My paws, you see, have these really wonderful toe nails that are perfect for two things: They give great traction when I run through snow. They are also the ultimate tool for scratching.

I happen to have springy rear legs that are super fast. I can scratch at a rate of upwards of 50 strokes a minute.

The only problem is that I can only reach a few select points on my doggie body.

With such wonderful scratching instruments strapped to my hind quarters, I figure I should scratch any place within reach of my hind legs as often as I can simply because I can do it.

My name is Coco. I am a dog and I approve this message.

Friday, December 11, 2009

Through the Tube

My human wanted me to go through this spooky hole.

Not me. I am not falling for that trick.
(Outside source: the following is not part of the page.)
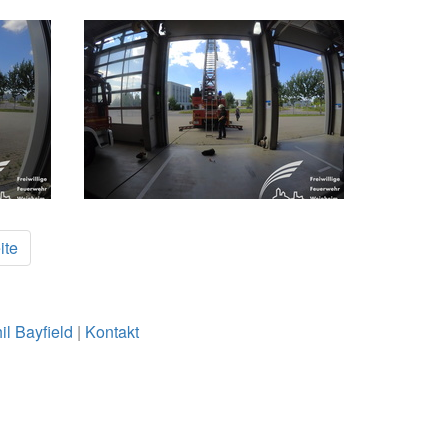
ite
il Bayfield
|
Kontakt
I wouldn't go through a spooky hole ... not even for a treat.

Tuesday, December 8, 2009

HypnoEyes

One of my secret weapons is HypoEyes. Using nothing but the power of my hypno-eyes, I shall force corn chips from this girl's paper plate into my snout:

Sunday, December 6, 2009

A Canine Paradox

For today's post, Coco contemplates one of the great paradoxes of canine mathematics. The paradox is:

"One can often find several hundred pounds of dog in a single dog pound."

Saturday, December 5, 2009

The Purifying Effects of Snow

Snow has a purifying effect.

As you see, each season has its unique characteristics. Summer is fun. It is full of green running fields and warm days.

In Autumn, the leaves turn yellow, brown and red.

During Autumn, there is a wondeful smell of decaying leaves and decaying grass ... but a doggie must be careful in the Fall. Things might smell intense, but they are all rotteny and foul when the doggie tries to eat them. Doggies must be cautious in Fall.

The snow has a purifying effect on the world. It covers all of the decay of Fall in a deep blanket of white.

A doggie can run and bound in the snow ... leaving fresh paw prints on the running fields.

The best part of snow is that, if a doggie is able to sniff up anything under the carpet of white, the doggie can confidently eat it ... the purifying effects of the snow ... you know.

My name is Coco. I am a dog, and I approve this message.